At the same time, this freedom we have been given puts before us a task to ‘choose’ peace through integrity, and honour through devotedness. Peace and honour, joy, beauty and glory, love and compassion do not come without our striving. These come from our choosing to respond to our deep inmost desires for wholeness, completeness and unity with God through Jesus Christ. This is why the book of Baruch exhorts Jerusalem to ‘take off your dress of sorrow and distress, put on the beauty of the glory of God for ever, wrap the cloak of the integrity of God around you, put the diadem of the glory of the Eternal on your head…’

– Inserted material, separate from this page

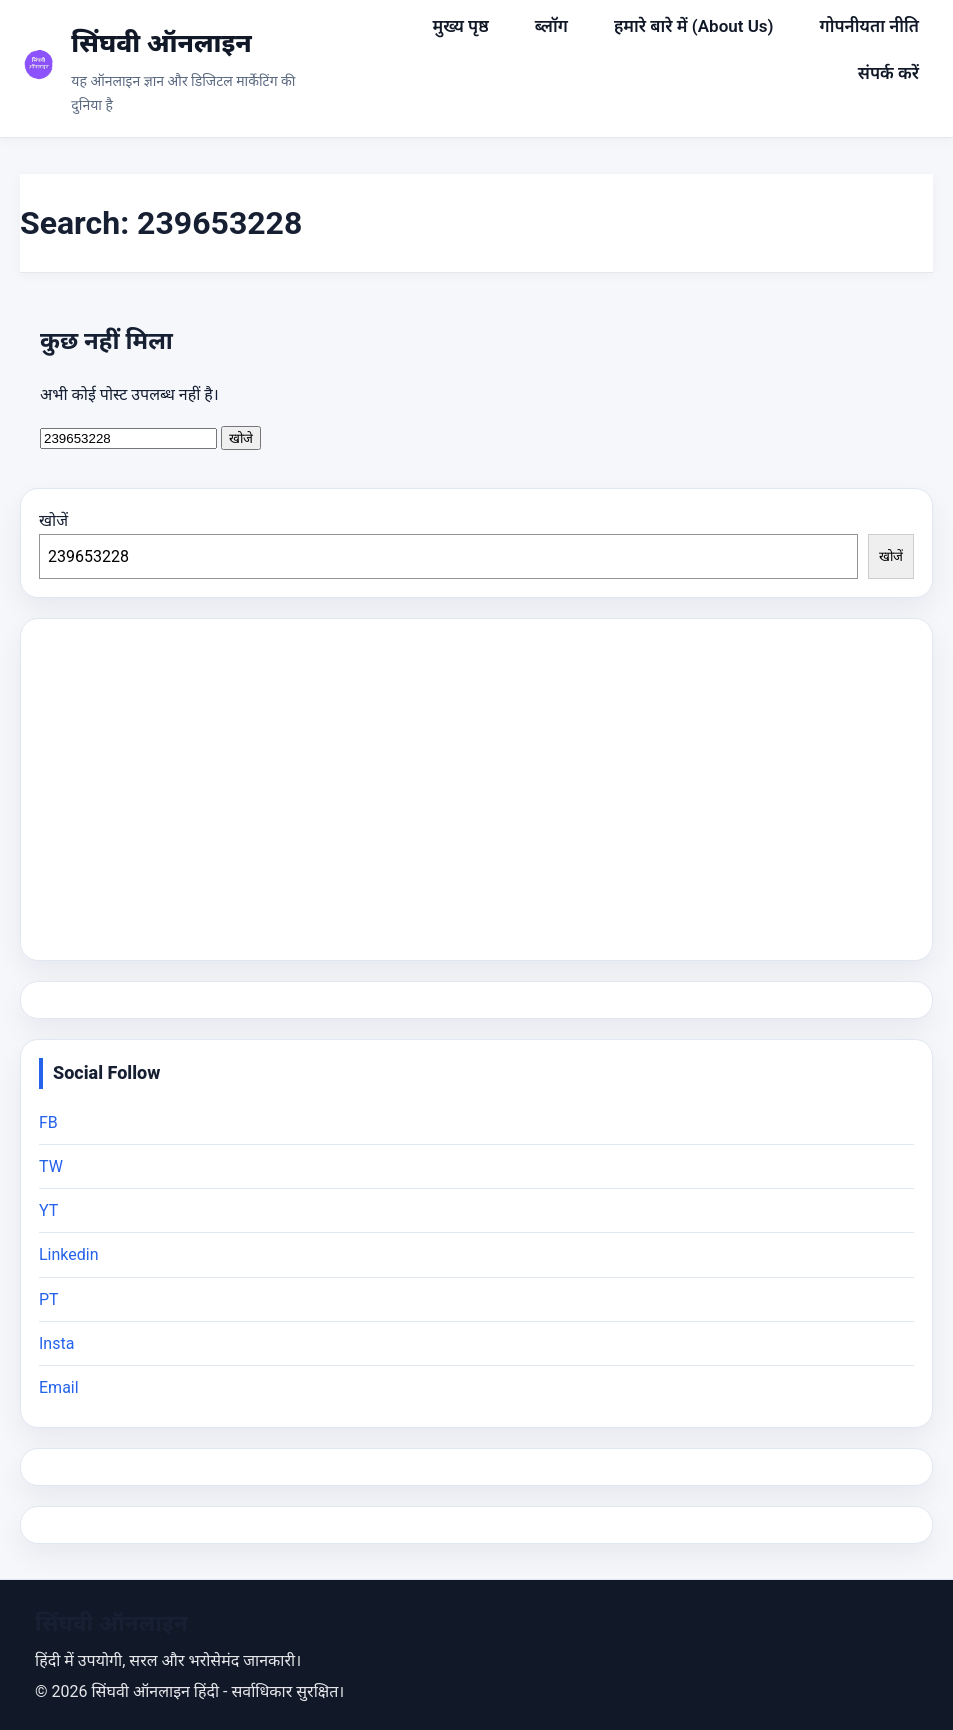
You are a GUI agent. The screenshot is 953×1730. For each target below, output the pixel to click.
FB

Likewise, the joy of claiming the Gospel, the good news of our salvation, is written beautifully by St Paul in the Second Reading. ‘Every time I pray for all of you, I pray with joy, remembering how you have helped to spread the Good News from the day you first heard it right up to the present… the One who began this good work in you will see that it is finished when the Day of Christ Jesus comes… My prayer is that your love for each other may increase more and more… This will help you… and prepare you for the Day of Christ, when you will reach the perfect goodness which Jesus Christ produces in us for the glory and praise of God.’ (Philippians 1:4-11)
Our wait for Jesus this Advent, and indeed the everyday advent of our lives, requires of us an active participation in cleaving to the joy and zeal of our missionary faith and our filial love and devotion to God who is our Heavenly Father.
(Today’s OXYGEN by Debbie Loo)
Prayer: Heavenly Father, I seek you first in all my ways and days. Help me to wait in active hope and joy of Your promises and blessings in the ups and downs of life.
Thanksgiving: Jesus, in this time of worldly crisis, we thank you for the memory of your reign on earth in a form that people could not recognise. We trust therefore that murky as the times are today, your Glory is hidden but not absent. Jesus, we continue to trust in you.